Migrating from DC/OS to Kubernetes: A Deep Dive into The Challenges and Opportunities

14 min readOct 22, 2024

Back in 2016, when we started building a multitenant data platform for one of our customers, DC/OS (Datacenter Operating System) was the preferred choice in the big leagues of container orchestration technology.

DC/OS had a proven track record of running stateful workloads at scale, which made it a logical choice for large-scale deployments when building stateful data processing pipelines and platforms.

Kubernetes–an open-sourced Google project–was initially considered mostly suitable for stateless workloads, like microservices. Over the years, though, Kubernetes emerged as the cool kid on the block with a lively ecosystem and adoption of Kubernetes managed services by all major cloud providers.

When Mesosphere — the company behind DC/OS — rebranded to D2iQ in 2019 and began focusing on Kubernetes as its core product, it became evident that Kubernetes was in the lead. In 2021, DC/OS (as well as the underlying Apache Mesos) was marked as End of Life.

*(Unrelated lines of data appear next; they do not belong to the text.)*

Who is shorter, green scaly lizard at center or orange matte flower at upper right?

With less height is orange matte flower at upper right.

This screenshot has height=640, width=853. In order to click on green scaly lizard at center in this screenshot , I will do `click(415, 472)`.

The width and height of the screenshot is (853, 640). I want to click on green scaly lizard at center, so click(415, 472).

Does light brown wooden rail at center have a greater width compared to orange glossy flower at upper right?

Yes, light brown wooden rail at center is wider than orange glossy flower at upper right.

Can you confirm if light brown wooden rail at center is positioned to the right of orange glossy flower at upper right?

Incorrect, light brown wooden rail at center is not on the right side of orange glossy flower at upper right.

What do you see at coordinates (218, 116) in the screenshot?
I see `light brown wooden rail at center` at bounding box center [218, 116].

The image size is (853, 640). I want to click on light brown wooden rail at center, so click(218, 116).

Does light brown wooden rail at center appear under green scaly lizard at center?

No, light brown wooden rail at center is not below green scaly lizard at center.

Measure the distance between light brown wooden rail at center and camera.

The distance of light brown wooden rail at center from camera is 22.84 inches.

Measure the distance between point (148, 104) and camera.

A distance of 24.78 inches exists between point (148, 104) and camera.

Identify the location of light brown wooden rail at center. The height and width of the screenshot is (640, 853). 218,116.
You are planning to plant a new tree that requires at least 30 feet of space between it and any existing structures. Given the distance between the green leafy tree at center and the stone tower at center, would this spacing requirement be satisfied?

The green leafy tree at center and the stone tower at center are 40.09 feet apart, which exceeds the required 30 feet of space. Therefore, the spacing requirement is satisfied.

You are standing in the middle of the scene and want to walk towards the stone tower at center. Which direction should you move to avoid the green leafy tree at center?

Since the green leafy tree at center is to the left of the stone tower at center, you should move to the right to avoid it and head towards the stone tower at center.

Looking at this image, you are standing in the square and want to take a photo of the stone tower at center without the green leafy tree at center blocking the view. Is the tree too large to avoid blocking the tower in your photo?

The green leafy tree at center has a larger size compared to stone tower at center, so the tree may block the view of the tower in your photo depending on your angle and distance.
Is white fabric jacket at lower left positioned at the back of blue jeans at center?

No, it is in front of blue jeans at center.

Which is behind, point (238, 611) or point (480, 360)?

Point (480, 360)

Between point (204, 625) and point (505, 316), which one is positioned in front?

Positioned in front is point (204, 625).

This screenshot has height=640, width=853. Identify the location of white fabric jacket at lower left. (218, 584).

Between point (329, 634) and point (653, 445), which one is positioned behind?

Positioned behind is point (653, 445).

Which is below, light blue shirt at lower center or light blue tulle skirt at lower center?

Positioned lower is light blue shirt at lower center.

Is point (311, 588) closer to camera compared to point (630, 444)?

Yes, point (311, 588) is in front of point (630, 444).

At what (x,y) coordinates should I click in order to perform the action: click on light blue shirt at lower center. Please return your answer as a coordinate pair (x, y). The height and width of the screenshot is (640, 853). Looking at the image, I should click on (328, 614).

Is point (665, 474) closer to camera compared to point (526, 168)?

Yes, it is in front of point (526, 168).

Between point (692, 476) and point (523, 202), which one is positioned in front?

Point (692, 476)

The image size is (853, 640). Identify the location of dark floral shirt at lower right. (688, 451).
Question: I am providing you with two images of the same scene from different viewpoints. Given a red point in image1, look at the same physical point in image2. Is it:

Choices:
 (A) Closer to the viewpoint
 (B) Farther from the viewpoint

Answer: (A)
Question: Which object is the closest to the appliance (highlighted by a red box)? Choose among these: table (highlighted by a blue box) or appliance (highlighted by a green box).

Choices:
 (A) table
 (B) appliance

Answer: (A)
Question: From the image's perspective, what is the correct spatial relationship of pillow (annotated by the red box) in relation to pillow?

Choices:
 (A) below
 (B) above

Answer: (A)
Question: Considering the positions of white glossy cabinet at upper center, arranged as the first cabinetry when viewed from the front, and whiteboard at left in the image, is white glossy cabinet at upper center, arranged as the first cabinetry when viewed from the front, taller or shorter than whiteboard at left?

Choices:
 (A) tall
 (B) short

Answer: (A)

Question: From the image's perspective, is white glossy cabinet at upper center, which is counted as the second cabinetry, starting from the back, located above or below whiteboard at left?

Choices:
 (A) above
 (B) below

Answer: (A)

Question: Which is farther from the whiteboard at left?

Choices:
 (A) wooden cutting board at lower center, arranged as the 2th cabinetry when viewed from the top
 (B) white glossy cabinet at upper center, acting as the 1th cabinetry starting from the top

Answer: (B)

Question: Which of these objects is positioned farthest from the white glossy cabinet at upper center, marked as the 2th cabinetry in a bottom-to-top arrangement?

To make a (very) long story short: Kubernetes won the big league container orchestration race, we tackled the technically challenging migration from DC/OS and gained valuable hands-on experience along the way; we even have an article to prove it, so buckle up and find out some of the things we learned.

The Platform : Context and Initial Setup

First, let’s talk about the platform: it’s designed for low-latency, real-time data processing and data sharing within an ecosystem of trusted parties. Some of them provide data sources, while others contribute their intellectual property (algorithms) to process and enrich the data.

From day one, the platform was designed to operate across both on-premises environments and multiple cloud providers. So initially, we implemented the platform using DC/OS for container orchestration, with Calico virtual networking for tenant isolation.

Platform resources are automatically provisioned and allocated to tenants, with resource quotas in place to guarantee fair resource distribution and prevent any tenant from hogging all resources.

Tenants have access to a web user interface that offers an overview of their deployed services, service status, and observability dashboards. An application catalog enables tenants to deploy various applications with a single click of a button, creating an optimal developer experience.

”There are so many interesting challenges when it comes to managing platforms, setting them up, and designing the workflows. It’s simply fascinating to think about and work on.” — Pieter, Lead SRE at Klarrio

The control plane is a separate stack to manage platform functions like environment management, logging, alerting, and identity management. In the event of a catastrophe, the entire environment can be rebuilt from the control plane with just a single command.

Through the control plane, platforms are continuously observed to ensure they remain stable in production. This includes performance monitoring, real-time alerting and security vulnerability management, which helps identify and mitigate potential threats before they can impact the system.

Key Technical Challenges

An exciting IT project poses plenty of interesting challenges and in that regard, this migration fully met our engineers’ expectations.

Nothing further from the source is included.